WHAT YOU WILL DO: Check every line of the material below for the string "según". State how many lines have it.

THE DATA:
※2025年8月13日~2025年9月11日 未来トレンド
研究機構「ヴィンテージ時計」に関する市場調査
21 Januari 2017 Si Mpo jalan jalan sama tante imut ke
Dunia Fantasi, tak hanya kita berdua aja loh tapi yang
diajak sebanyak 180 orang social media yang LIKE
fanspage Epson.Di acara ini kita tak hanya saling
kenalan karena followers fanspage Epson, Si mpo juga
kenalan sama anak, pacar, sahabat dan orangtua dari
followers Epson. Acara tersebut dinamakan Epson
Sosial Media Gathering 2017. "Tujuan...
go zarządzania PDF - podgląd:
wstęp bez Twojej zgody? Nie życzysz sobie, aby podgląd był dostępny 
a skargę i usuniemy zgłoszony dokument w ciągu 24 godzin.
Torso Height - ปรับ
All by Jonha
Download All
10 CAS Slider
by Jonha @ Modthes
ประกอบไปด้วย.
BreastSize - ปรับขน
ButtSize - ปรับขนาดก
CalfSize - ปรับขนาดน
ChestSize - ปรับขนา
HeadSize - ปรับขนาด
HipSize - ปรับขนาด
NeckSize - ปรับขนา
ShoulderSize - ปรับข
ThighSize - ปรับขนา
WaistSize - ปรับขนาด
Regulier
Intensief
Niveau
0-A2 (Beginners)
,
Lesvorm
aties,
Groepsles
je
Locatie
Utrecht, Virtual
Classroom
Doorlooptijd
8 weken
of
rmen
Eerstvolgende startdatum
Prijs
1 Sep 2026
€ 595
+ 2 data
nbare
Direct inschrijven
...
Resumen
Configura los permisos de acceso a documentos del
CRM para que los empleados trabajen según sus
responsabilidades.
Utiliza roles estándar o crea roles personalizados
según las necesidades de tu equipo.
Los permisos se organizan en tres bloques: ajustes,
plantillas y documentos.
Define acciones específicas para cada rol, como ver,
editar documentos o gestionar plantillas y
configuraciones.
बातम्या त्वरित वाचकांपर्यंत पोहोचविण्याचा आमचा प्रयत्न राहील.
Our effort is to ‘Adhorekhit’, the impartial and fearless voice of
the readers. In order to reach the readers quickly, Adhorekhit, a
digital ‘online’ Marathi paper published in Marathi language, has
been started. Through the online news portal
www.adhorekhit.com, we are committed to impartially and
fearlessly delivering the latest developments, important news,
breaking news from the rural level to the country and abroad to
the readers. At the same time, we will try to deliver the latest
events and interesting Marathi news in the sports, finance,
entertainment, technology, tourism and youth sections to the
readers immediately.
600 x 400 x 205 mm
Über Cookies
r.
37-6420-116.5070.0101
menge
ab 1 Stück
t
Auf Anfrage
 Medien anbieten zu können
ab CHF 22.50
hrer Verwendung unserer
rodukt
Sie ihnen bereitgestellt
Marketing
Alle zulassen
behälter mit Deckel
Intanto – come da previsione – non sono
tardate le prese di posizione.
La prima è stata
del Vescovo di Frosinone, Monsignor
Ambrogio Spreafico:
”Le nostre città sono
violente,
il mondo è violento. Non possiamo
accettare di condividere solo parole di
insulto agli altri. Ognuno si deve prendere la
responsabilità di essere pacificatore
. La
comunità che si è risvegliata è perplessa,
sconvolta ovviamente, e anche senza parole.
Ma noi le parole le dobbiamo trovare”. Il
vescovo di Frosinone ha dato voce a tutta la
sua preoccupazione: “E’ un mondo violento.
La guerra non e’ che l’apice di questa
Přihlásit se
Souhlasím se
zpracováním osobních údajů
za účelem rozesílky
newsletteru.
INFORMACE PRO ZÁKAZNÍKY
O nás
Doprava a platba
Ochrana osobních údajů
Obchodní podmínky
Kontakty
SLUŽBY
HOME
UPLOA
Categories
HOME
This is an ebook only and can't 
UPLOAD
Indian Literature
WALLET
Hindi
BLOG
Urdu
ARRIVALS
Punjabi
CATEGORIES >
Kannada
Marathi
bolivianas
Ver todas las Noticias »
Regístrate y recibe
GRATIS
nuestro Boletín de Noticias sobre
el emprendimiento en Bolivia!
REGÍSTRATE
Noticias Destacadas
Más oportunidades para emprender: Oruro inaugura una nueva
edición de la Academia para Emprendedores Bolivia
* * *
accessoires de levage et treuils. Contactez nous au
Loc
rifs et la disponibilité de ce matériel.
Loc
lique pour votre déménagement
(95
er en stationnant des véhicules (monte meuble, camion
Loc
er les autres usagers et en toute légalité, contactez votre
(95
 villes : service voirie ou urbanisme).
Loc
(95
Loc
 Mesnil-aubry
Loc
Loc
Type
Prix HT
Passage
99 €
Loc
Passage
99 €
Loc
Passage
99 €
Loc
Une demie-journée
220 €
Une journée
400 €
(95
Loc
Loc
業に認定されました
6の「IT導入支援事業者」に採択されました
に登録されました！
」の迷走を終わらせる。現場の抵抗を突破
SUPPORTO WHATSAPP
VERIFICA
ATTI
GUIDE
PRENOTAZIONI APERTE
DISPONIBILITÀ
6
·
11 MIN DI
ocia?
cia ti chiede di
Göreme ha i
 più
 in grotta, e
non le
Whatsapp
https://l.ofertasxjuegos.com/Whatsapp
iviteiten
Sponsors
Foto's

FINAL ANSWER: 2